Each time their weapons met, a shock ran through him—like the air itself was shattering around the sabers. He realized it wasn't just strength. Anipather's Mystery was at work—something deeper, something that turned motion into power.
The captain's expression didn't change as he pressed forward, blades vibrating in tandem. "You fight well, Ashborn," he said between strikes, voice steady even in the storm of movement. "But you're using borrowed form. It's not yours."
Ithan grunted, blocking one saber and narrowly avoiding the other. His arms shook from the force, his skin burning where the shockwaves tore at his flesh. He's right, Ithan thought. This isn't my fight style.
The ground beneath them cracked as Stormheart's fire met the resonance of Anipather's sabers. The collision birthed thunder, flame, and force all at once—two truths clashing in the hollow of the crystal mountain.
Ithan staggered back, chest heaving, watching the faint violet light gather around Anipather's blades. The vibrations deepened into a frequency that made the air hum, shards of crystal trembling loose from the ceiling.
So this is it, he realized. The power that killed Larson.
The sound rose into a low, droning note that made his heart skip a beat. His spear vibrated in response, the fire sputtering. Pain lanced through his arms and ribs.
Anipather raised one saber, its edge blurring from the intensity of the vibration. "You won't last long, Ashborn," he said, his tone calm, almost pitying. "This technique doesn't just cut flesh. It cuts through your strength. Through your soul."
The air between them cracked, and Ithan steadied his breath, blood dripping from his split knuckles. The pain didn't matter. What mattered was the rhythm—the pattern—the truth behind Anipather's vibration.
He'd survived worse. He could survive this, too.
"Mystery of the Ocean's Predator—Orca Maw."
The words rolled from Anipather's tongue like a decree.
Ithan's eyes ignited—white gold irises burning with intricate runes that rotated and realigned like living equations. The world slowed around him. Every thread of motion, every fluctuation in Aether, unfolded in exquisite detail. He saw it—the tension coiling in Anipather's shoulders, the micro-shudder of his wrists, the subtle twist of the sabers' vibrating edge.
A translucent wave-field burst outward from Anipather's blades, forming the faint outline of a massive orca's jaw—its shape rippling through the air like refracted glass. The "teeth" were arcs of oscillating force, rows of compressed energy grinding against each other with a subsonic hum that rattled the crystal mountain itself.
The air screamed.
Ithan's foresight drew the trajectory in luminous threads before his eyes. He saw the path of destruction before it happened—the jaw would snap shut from both sides, grinding anything caught within into dust.
Cinder Steps.
He moved. His body blurred in a flare of white-gold flame, sliding just beyond the invisible fangs. The heat of the collapsing field brushed his back as he rolled away, the energy biting through the air where he'd stood an instant before.

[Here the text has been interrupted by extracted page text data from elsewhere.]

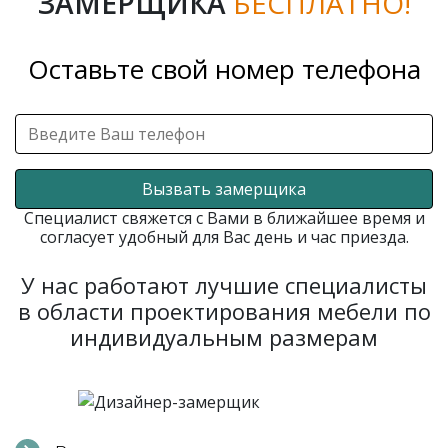
ЗАМЕРЩИКА
БЕСПЛАТНО!
Оставьте свой номер телефона
Вызвать замерщика
Специалист свяжется с Вами в ближайшее время и
согласует удобный для Вас день и час приезда.
У нас работают лучшие специалисты
в области проектирования мебели по
индивидуальным размерам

But Anipather wasn't done.
"Clever," the captain murmured, eyes narrowing. He shifted his stance, his second saber already in motion. With a brutal twist, he crossed both blades together—closing the spectral jaw with a single command.

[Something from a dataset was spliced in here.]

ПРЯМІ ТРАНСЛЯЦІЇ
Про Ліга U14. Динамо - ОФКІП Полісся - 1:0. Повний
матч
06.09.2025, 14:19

The orca's maw slammed shut.
A concussive implosion erupted at the center, sucking the air inward before detonating in a shockwave that tore through the chamber. The pressure crushed against Ithan's ribs, rattling his bones like a drum. His ears rang. The force slammed him across the glassy floor, sparks from Stormheart trailing his fall.

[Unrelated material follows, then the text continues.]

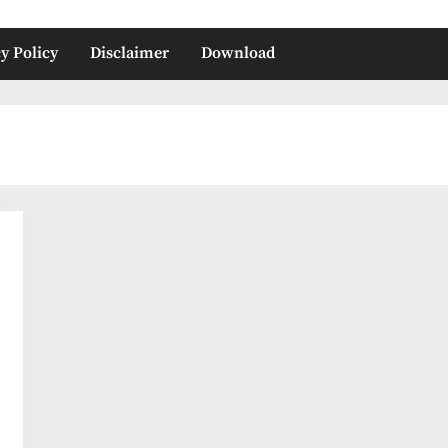
y Policy
Disclaimer
Download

He coughed, the metallic taste of blood on his tongue, vision shaking from the resonance vibrating through his skeleton.
Anipather stood amidst the chaos, sabers gleaming with the residual afterglow of the technique. His armor bore the shimmer of contained power, his expression calm—almost solemn.
"It's a shame, Ashborn," he said, voice cold, edged with something like respect. "A shame that you must die."